Waren im Jahr 2005 nur sehr vereinzelt Handys im Publikum zu sehen, hat sich dies in nur gerade 8 Jahren total verändert und praktisch das ganze Publikum macht Fotos und Videos der Zeremonie.
Nur 3 Jahre später, 2016 bei der US-Präsidentenwahl wollte niemand nur ein Foto von Hillary Clinton, nein, alle wollten ein Selfie zusammen mit ihr machen.
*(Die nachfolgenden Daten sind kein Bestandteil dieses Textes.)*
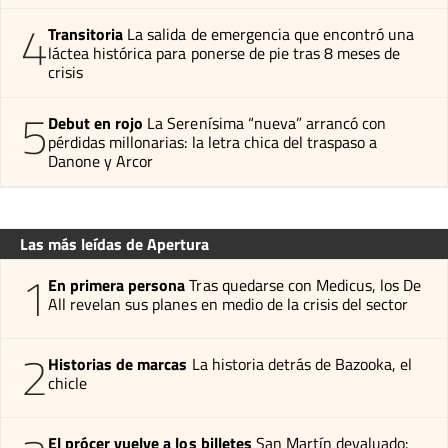
4
Transitoria
La salida de emergencia que encontró una
láctea histórica para ponerse de pie tras 8 meses de
crisis
5
Debut en rojo
La Serenísima “nueva” arrancó con
pérdidas millonarias: la letra chica del traspaso a
Danone y Arcor
Las más leídas de Apertura
1
En primera persona
Tras quedarse con Medicus, los De
All revelan sus planes en medio de la crisis del sector
2
Historias de marcas
La historia detrás de Bazooka, el
chicle
El prócer vuelve a los billetes
San Martín devaluado: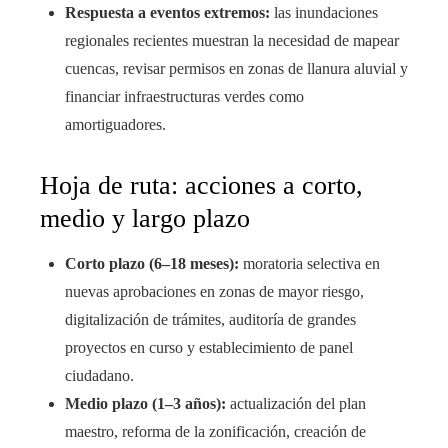
Respuesta a eventos extremos:
las inundaciones
regionales recientes muestran la necesidad de mapear
cuencas, revisar permisos en zonas de llanura aluvial y
financiar infraestructuras verdes como
amortiguadores.
Hoja de ruta: acciones a corto,
medio y largo plazo
Corto plazo (6–18 meses):
moratoria selectiva en
nuevas aprobaciones en zonas de mayor riesgo,
digitalización de trámites, auditoría de grandes
proyectos en curso y establecimiento de panel
ciudadano.
Medio plazo (1–3 años):
actualización del plan
maestro, reforma de la zonificación, creación de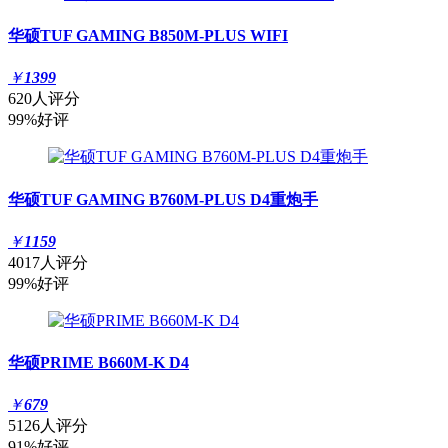
华硕TUF GAMING B850M-PLUS WIFI
￥
1399
620人评分
99%好评
华硕TUF GAMING B760M-PLUS D4重炮手
￥
1159
4017人评分
99%好评
华硕PRIME B660M-K D4
￥
679
5126人评分
91%好评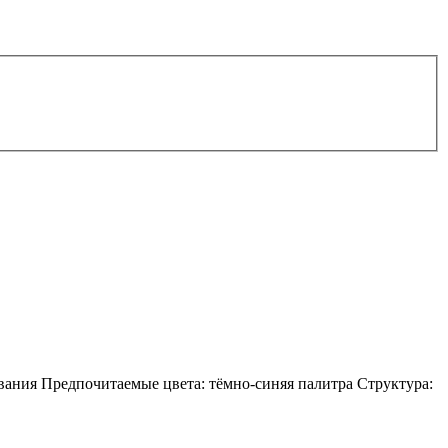
вания Предпочитаемые цвета: тёмно-синяя палитра Структура:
Das Konsumverhalten hat sich verändert. Heute schaut man TV und gleichzeitig ist man mit seinem Handy online. Und die nächste Generation schaut gar kein TV mehr. Ebenfalls verändert sich die online Konsultation von Medien, immer mehr wird direkt auf Social Media konsumiert.
Die Frage stellt sich für Medienunternehmen, wieso ist der Kunde bereit für ein Netflix-Abo zu bezahlen, jedoch nicht für einen Zeitungsartikel? Hier müssen Medienhäuser neue Wege finden und auch besser wissen, was der Kunde genau möchte.
Beispielsweise helfen dem Journalisten Instrumente wie Klick-Raten und Kommentare. Alleine beim Tages Anzeiger gehen täglich rund 5000 Kommentare ein, welche ausgewertet und freigeschalten werden müssen. Hierfür hilft dem Menschen bereits die Maschine, in dem es Ratings gibt für die Personen, welche Kommentare abgeben und verdächtige Worte können durch den Computer viel schneller rausgefiltert werden, als durch den Menschen.
Bei den Klick-Raten sieht man direkt welche Artikel ankommen, trotzdem ist es die Pflicht eines Mediums auch weiter über gesellschaftliche Themen wie Krieg und Flüchtlinge zu berichten, auch wenn diese Artikel nicht so viele Klicks erhalten.
Ursprünglich wurde gedacht, die Werbeeinnahmen können einfach von Print auf Online umgeshiftet werden, dies hat aber nicht funktioniert. Heute geht man von der Formel aus, dass pro $6.- die im Print verloren gehen nur $ 1.- Online wieder generiert wird.
Aus diesem Grund haben praktisch alle Medienhäuser Paywalls eingeführt. Von ursprünglich 40 gratis Artikeln pro Monat hat dies der Tagi nun auf 10 Artikel runter geschraubt, so gelangen ca. 15% der Leser zur Paywall.
Es zeigt sich auch immer mehr, dass der Konsument sich seinen Inhalt selber zusammenstellen möchte und nicht nur Artikel aus einem Medium lesen will. Hier fehlen jedoch die gemeinsamen Plattformen und ein einheitliches Bezahlungssystem.
Es braucht nicht nur neue Produkte und Technologien, um eine neue Zielgruppen zu erreichen. Viel mehr muss den Medienhäusern bewusst werden, dass ihre grösste Konkurrenz Youtube, Instagram und Facebook sind. Um mit diesen Giganten mithalten zu können, braucht es auch neue Formen von Journalismus.
Durch die Lancierung des Projekts 12App hat Tamedia versucht, ein neues Format zu erstellen. Täglich um 12 Uhr erhält der Leser 12 Artikel aus dem Portfolio von Tamedia. Es handelt sich um bereits vorhanden Kontent von Annabelle, Tages Anzeiger bis hin zur Sonntags Zeitung. Dieser wird nur noch neu für das online Format aufbereitet. Leser können die Artikel bewerten und entsprechend werden nächste Artikel ausgewählt.
Hier stellt sich nun die Frage, kann diese Auswahl der Artikel nicht auch ein Algorithmus vornehmen? Mit dieser Frage hat das Projekt Octopus gestartet. Octopus ist ein Algorithmus, welcher auf die DNA der beliebten Artikel programmiert ist. Täglich werden rund 400 Stories gescannt und daraus wird für den Redaktor eine Liste von 10 Artikeln generiert.
Von diesen 10 Artikeln können effektiv nur rund 50% verwendet werden. Dies aus dem Grund, dass Artikel oft gut geschrieben sind, aber zu regional sind, oder zu viel Ähnlichkeit mit einem Artikel vom Vortag aufweisen.
Fazit: der Computer bzw. ein Algorithmus kann den Menschen unterstützen und bringt sicherlich eine Zeiteinsparung. Er übernimmt jedoch nicht die Arbeit des Menschen und kann zumindest heute “noch” keinen guten Journalismus ohne Hilfe des Menschen machen.